Stored records:
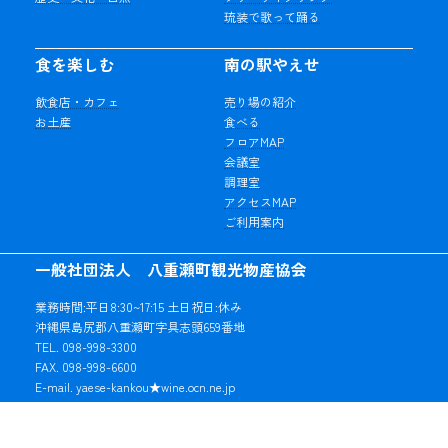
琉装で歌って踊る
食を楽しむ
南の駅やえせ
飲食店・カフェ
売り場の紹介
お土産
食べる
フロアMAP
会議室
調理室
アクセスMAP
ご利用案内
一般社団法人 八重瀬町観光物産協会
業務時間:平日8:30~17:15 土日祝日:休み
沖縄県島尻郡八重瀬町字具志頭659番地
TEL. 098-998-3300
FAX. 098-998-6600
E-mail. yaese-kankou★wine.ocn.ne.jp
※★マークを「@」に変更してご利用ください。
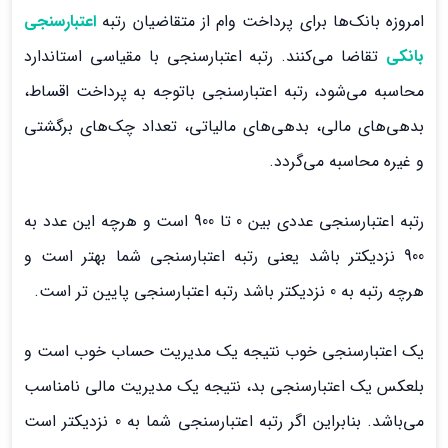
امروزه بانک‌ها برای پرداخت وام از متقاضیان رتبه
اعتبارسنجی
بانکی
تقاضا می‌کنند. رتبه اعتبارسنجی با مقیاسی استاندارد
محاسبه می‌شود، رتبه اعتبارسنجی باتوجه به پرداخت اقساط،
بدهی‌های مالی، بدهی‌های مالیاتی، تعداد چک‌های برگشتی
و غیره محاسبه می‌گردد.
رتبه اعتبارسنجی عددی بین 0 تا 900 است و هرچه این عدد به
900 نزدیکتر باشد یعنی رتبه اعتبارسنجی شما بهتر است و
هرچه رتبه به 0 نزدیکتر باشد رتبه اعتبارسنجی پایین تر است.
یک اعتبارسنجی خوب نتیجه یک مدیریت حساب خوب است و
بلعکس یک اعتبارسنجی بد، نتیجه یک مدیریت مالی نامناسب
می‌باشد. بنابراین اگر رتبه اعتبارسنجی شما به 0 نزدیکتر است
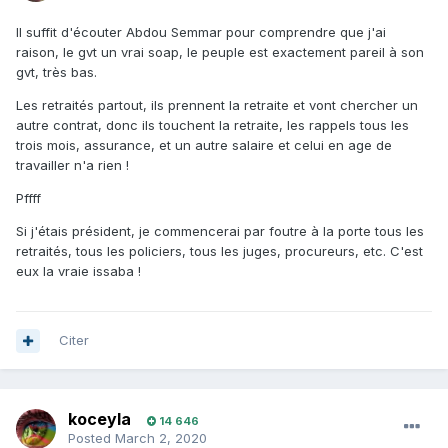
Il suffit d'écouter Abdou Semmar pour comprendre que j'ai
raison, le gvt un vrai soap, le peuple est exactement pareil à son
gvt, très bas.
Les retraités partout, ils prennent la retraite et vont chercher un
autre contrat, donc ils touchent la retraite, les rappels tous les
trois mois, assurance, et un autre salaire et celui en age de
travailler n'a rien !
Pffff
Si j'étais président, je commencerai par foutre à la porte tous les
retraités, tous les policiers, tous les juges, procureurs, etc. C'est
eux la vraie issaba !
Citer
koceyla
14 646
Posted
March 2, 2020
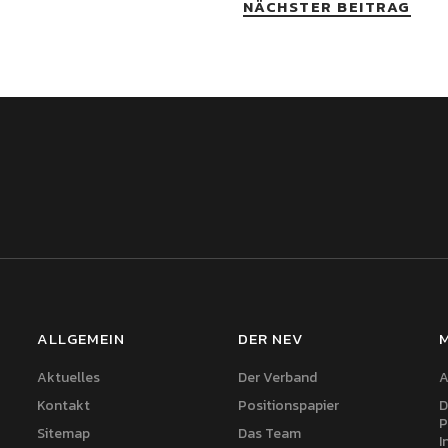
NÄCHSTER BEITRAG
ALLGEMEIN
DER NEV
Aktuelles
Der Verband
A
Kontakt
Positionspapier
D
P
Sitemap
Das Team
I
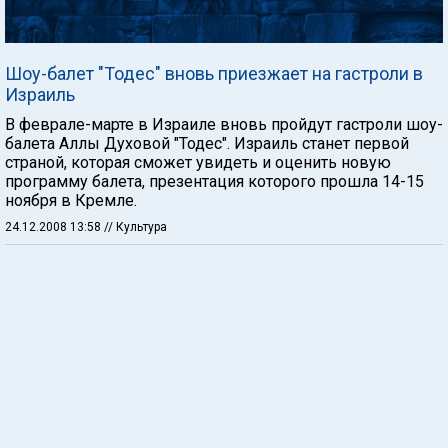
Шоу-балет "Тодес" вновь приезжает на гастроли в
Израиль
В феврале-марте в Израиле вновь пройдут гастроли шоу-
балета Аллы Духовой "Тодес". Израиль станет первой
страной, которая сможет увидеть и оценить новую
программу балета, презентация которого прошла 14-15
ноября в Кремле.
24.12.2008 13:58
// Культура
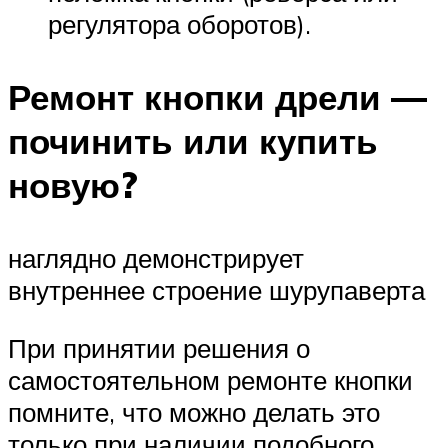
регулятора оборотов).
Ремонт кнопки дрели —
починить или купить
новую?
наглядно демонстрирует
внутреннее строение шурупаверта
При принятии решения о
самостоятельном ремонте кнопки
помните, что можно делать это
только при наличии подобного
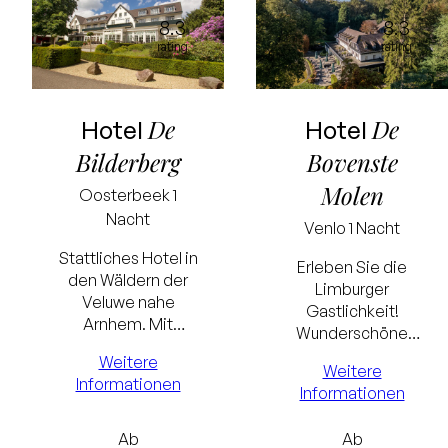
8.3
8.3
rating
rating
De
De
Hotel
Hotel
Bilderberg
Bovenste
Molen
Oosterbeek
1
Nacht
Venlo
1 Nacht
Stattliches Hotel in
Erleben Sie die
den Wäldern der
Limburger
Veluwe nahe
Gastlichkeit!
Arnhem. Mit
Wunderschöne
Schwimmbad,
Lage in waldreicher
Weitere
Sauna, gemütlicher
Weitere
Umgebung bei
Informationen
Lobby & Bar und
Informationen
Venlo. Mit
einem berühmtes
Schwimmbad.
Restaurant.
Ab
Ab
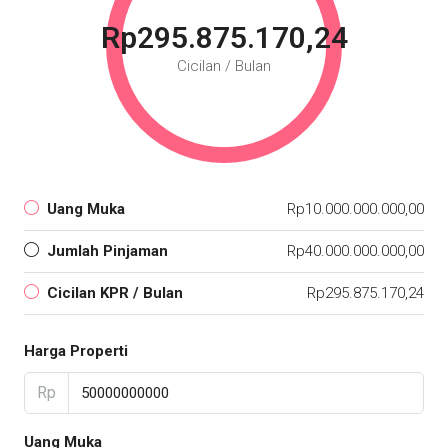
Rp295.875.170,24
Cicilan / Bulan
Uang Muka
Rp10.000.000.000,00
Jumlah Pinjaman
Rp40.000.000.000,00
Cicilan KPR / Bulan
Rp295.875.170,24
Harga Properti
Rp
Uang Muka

- [Task details]:
Retype the entries word for word. Omit any images.

- [Solution]:
琉装で歌って踊る
食を楽しむ
南の駅やえせ
飲食店・カフェ
売り場の紹介
お土産
食べる
フロアMAP
会議室
調理室
アクセスMAP
ご利用案内
一般社団法人 八重瀬町観光物産協会
業務時間:平日8:30~17:15 土日祝日:休み
沖縄県島尻郡八重瀬町字具志頭659番地
TEL. 098-998-3300
FAX. 098-998-6600
E-mail. yaese-kankou★wine.ocn.ne.jp
※★マークを「@」に変更してご利用ください。
امروزه بانک‌ها برای پرداخت وام از متقاضیان رتبه
اعتبارسنجی
بانکی
تقاضا می‌کنند. رتبه اعتبارسنجی با مقیاسی استاندارد
محاسبه می‌شود، رتبه اعتبارسنجی باتوجه به پرداخت اقساط،
بدهی‌های مالی، بدهی‌های مالیاتی، تعداد چک‌های برگشتی
و غیره محاسبه می‌گردد.
رتبه اعتبارسنجی عددی بین 0 تا 900 است و هرچه این عدد به
900 نزدیکتر باشد یعنی رتبه اعتبارسنجی شما بهتر است و
هرچه رتبه به 0 نزدیکتر باشد رتبه اعتبارسنجی پایین تر است.
یک اعتبارسنجی خوب نتیجه یک مدیریت حساب خوب است و
بلعکس یک اعتبارسنجی بد، نتیجه یک مدیریت مالی نامناسب
می‌باشد. بنابراین اگر رتبه اعتبارسنجی شما به 0 نزدیکتر است
Il suffit d'écouter Abdou Semmar pour comprendre que j'ai
raison, le gvt un vrai soap, le peuple est exactement pareil à son
gvt, très bas.
Les retraités partout, ils prennent la retraite et vont chercher un
autre contrat, donc ils touchent la retraite, les rappels tous les
trois mois, assurance, et un autre salaire et celui en age de
travailler n'a rien !
Pffff
Si j'étais président, je commencerai par foutre à la porte tous les
retraités, tous les policiers, tous les juges, procureurs, etc. C'est
eux la vraie issaba !
Citer
koceyla
14 646
Posted
March 2, 2020
NÄCHSTER BEITRAG
ALLGEMEIN
DER NEV
Aktuelles
Der Verband
A
Kontakt
Positionspapier
D
P
Sitemap
Das Team
I
Шоу-балет "Тодес" вновь приезжает на гастроли в
Израиль
В феврале-марте в Израиле вновь пройдут гастроли шоу-
балета Аллы Духовой "Тодес". Израиль станет первой
страной, которая сможет увидеть и оценить новую
программу балета, презентация которого прошла 14-15
ноября в Кремле.
24.12.2008 13:58
// Культура
регулятора оборотов).
Ремонт кнопки дрели —
починить или купить
новую?
наглядно демонстрирует
внутреннее строение шурупаверта
При принятии решения о
самостоятельном ремонте кнопки
помните, что можно делать это
только при наличии подобного
8.3
8.3
rating
rating
De
De
Hotel
Hotel
Bilderberg
Bovenste
Molen
Oosterbeek
1
Nacht
Venlo
1 Nacht
Stattliches Hotel in
Erleben Sie die
den Wäldern der
Limburger
Veluwe nahe
Gastlichkeit!
Arnhem. Mit
Wunderschöne
Schwimmbad,
Lage in waldreicher
Weitere
Sauna, gemütlicher
Weitere
Umgebung bei
Informationen
Lobby & Bar und
Informationen
Venlo. Mit
einem berühmtes
Schwimmbad.
Restaurant.
Ab
Ab
Rp295.875.170,24
Cicilan / Bulan
Uang Muka
Rp10.000.000.000,00
Jumlah Pinjaman
Rp40.000.000.000,00
Cicilan KPR / Bulan
Rp295.875.170,24
Harga Properti
Rp
Uang Muka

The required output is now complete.